[[ Data provided, beginning ]]
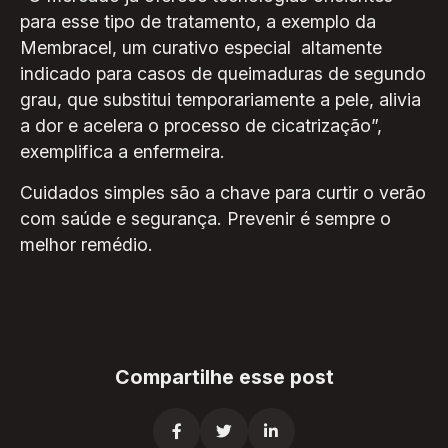
para esse tipo de tratamento, a exemplo da
Membracel, um curativo especial altamente
indicado para casos de queimaduras de segundo
grau, que substitui temporariamente a pele, alivia
a dor e acelera o processo de cicatrização”,
exemplifica a enfermeira.
Cuidados simples são a chave para curtir o verão
com saúde e segurança. Prevenir é sempre o
melhor remédio.
Compartilhe esse post



[[ Data provided, end ]]
* [Task item]
Copy the material verbatim. The pictures are not part of the copy.

* [Final answer]
para esse tipo de tratamento, a exemplo da
Membracel, um curativo especial altamente
indicado para casos de queimaduras de segundo
grau, que substitui temporariamente a pele, alivia
a dor e acelera o processo de cicatrização”,
exemplifica a enfermeira.
Cuidados simples são a chave para curtir o verão
com saúde e segurança. Prevenir é sempre o
melhor remédio.
Compartilhe esse post




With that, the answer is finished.